About this task: The answer is a number and nothing else: the count of lines in these entries containing the word "дорог".

Data in this exercise:
============

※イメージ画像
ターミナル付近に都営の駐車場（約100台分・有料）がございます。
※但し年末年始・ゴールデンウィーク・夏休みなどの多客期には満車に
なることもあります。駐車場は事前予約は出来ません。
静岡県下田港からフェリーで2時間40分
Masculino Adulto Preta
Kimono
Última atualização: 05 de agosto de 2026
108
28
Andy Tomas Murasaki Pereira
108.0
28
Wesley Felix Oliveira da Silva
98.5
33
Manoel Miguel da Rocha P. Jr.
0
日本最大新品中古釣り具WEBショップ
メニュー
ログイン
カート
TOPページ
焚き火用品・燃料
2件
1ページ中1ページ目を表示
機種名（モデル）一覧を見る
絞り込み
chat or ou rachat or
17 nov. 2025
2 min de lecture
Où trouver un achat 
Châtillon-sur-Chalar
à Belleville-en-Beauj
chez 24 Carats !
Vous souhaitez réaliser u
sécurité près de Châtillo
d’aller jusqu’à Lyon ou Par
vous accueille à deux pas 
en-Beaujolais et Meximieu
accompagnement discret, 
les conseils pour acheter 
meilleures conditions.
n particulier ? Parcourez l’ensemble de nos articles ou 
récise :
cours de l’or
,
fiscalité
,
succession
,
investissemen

============

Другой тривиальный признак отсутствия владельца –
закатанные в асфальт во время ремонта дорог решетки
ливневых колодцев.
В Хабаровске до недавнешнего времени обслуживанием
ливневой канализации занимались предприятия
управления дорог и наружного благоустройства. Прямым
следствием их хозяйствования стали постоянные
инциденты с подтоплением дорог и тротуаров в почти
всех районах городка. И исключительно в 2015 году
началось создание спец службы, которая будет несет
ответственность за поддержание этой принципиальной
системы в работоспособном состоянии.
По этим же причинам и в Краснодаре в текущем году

============

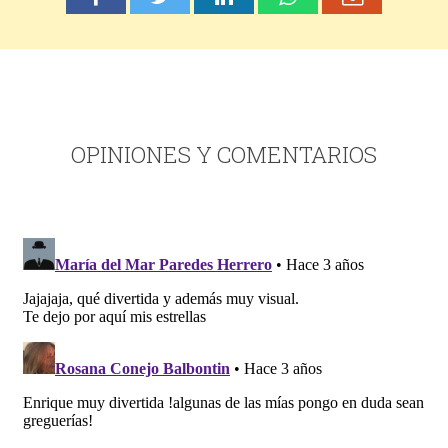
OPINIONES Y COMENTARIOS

============

Written solution: 3